Here is an anonymous but very astute take on all this from China:


How China could wreck the US economy

The recent bailout package being approved in the US Congress needs to be viewed in the context of the spurt in the accumulation of forex reserves of China by about $500 billion in the last six months to about $2 trillion in aggregate.

This gargantuan build-up of forex reserves by China has strangely received very little attention of economists, policy analysts, currency traders and, of course, geo-strategists around the world.

Why is China engaged in this exercise? What could be its implications on the on going global financial crisis? Could China trip the bailout package announced by the US last week? Crucially what are the implications for the existing global order?

What is intriguing in the Chinese forex reserve build-up is that both trade surplus and foreign direct investment account only for a part of this gargantuan pile. After adjusting for all known sources of reserve accretion, experts conclude that approximately an excess of $200 billion could have flown into China as 'hot money' -- read inexplicable flow of funds -- in this period.

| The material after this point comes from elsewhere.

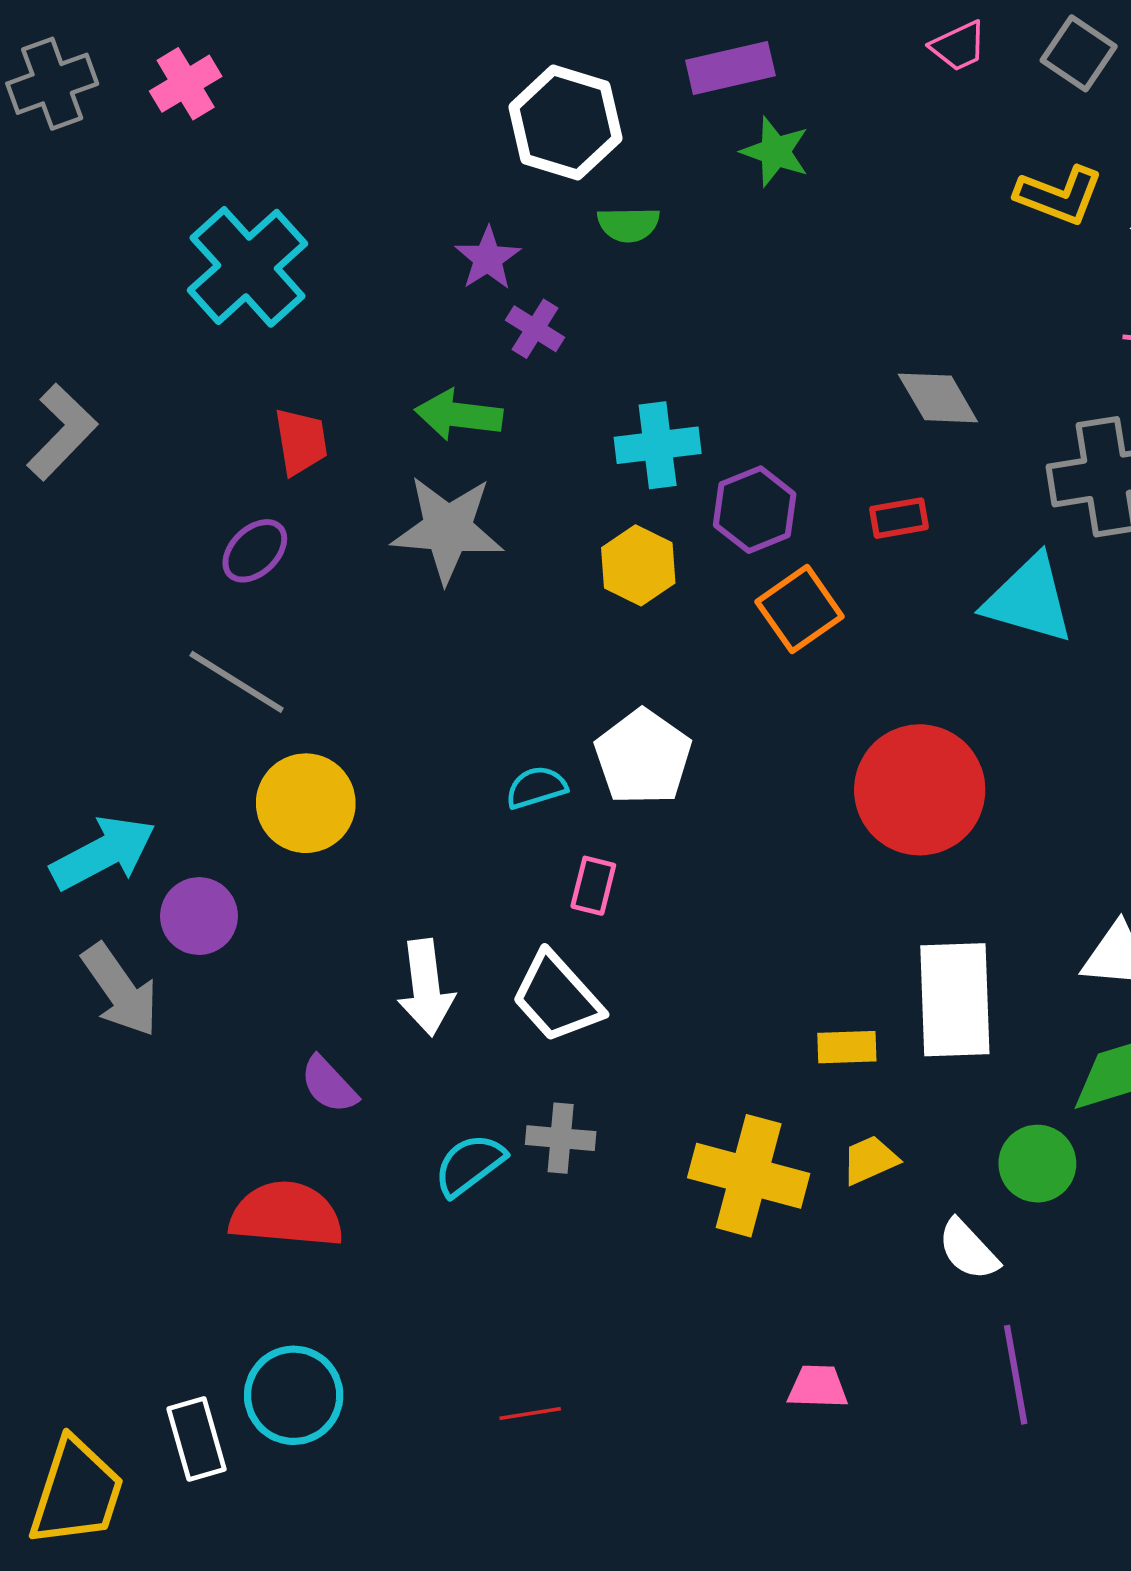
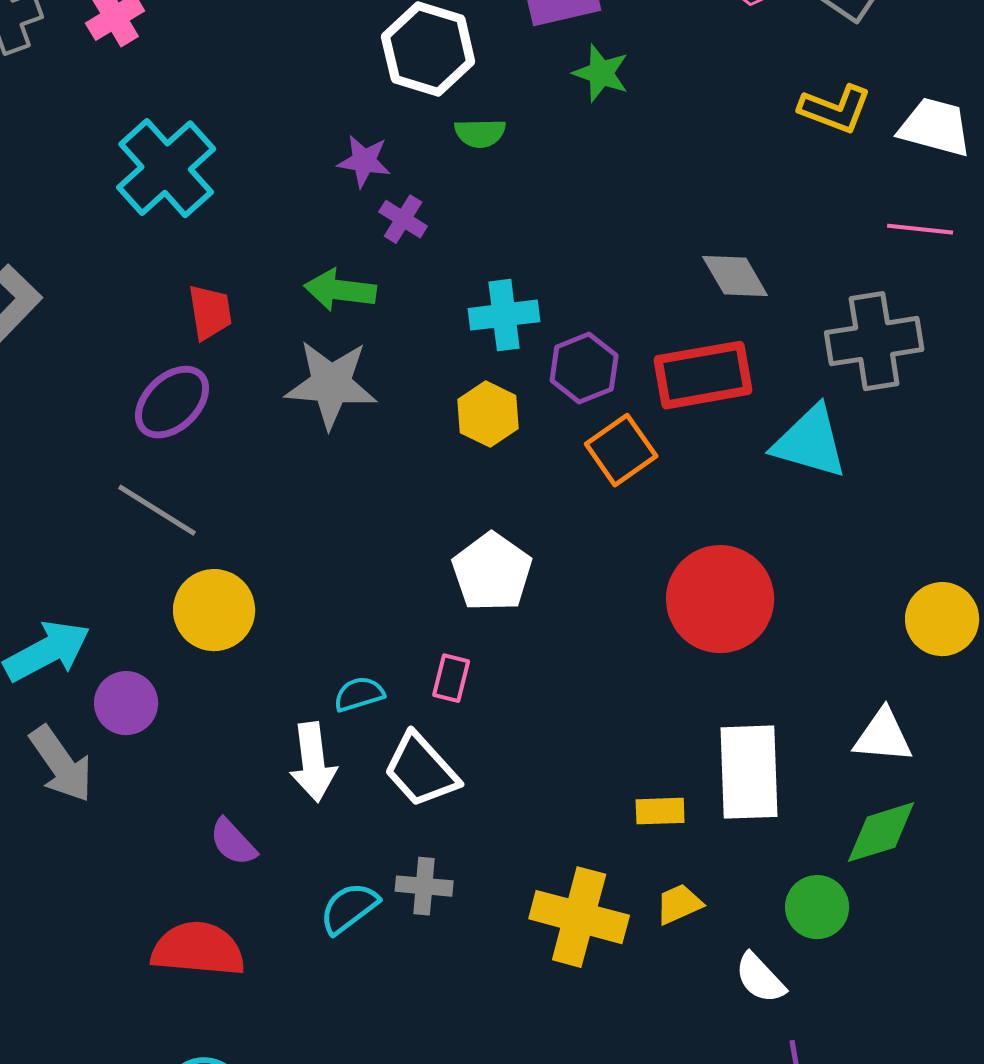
purple star: (488, 258) -> (364, 161), turned -30
red rectangle: (899, 518) -> (703, 375), size x2.0
purple ellipse: (255, 551) -> (172, 402), size x1.4
cyan semicircle: (536, 787) -> (359, 694), moved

The Economist -- in one of its issue in recent months -- quotes Michael Pettis, an economist working in China, who explains how and why hot money flows into China. According to Pettis, hot money comes into China when companies overstate FDI and over-invoice exports.
*snip*
What is worrying the Americans is that China accounts for about one-fourth of the global forex surpluses and are the counterparts of the US current account deficit. Put simply, while China accumulates forex reserves, the US accumulates a corresponding debt. And the Americans are aware that it is the Chinese are the biggest accumulators of the US treasury bonds.

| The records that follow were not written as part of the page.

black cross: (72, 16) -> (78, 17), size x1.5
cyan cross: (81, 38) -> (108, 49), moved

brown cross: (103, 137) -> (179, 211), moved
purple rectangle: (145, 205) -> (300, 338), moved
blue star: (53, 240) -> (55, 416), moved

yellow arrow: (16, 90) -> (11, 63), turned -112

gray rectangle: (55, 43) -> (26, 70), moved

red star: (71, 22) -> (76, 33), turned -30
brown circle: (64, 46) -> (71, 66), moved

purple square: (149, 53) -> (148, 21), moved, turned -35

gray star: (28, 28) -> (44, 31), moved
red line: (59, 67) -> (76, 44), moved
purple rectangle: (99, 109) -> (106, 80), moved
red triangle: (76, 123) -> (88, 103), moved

What is indeed intriguing is that a country -- the US -- that prides on being 'independent' of other countries, especially in security affairs, is now caught in a quagmire as it has to be constantly in the good books of the Chinese government if it wants to avoid a sudden shock.

Countries that hold large US dollar denominated forex reserves have a powerful tool in their arsenal -- they could wreck American financial markets at a mere click of a mouse by selling their dollar holdings. Imagine China with a holding nearly $2 trillion worth of treasury bonds seceding to sell the same overnight.
*snip*
All this is not pure economics as it is made out to be. Rather, it was and remains a well-planned economic, political and military strategy of the Chinese


Sounds like this guy knows me! Heh. And yes, this is a very well-planned strategy of the Chinese communist leadership! They hatched it long ago and I witnessed the egg laying. I warned the State Department, I tried to get this talked about on TV since 1986 and I am totally locked out of the system because the guys who are busy destroying our nation for the Chinese don't want to hear this. They want to believe they are NOT traitors but great patriots who just happen to be lining their own pockets.


Which was part of the Chinese plan. Alas, I must have talked too bitterly about how easy it is to bribe US negotiators, politicians and officials! Well, we walked into this trap, ourselves. We can't blame the Chinese for taking advantage of our own moral failings. Time for us to grow up and behave.


After we kill the Derivatives Beast and arrest all the bankers who created this monster.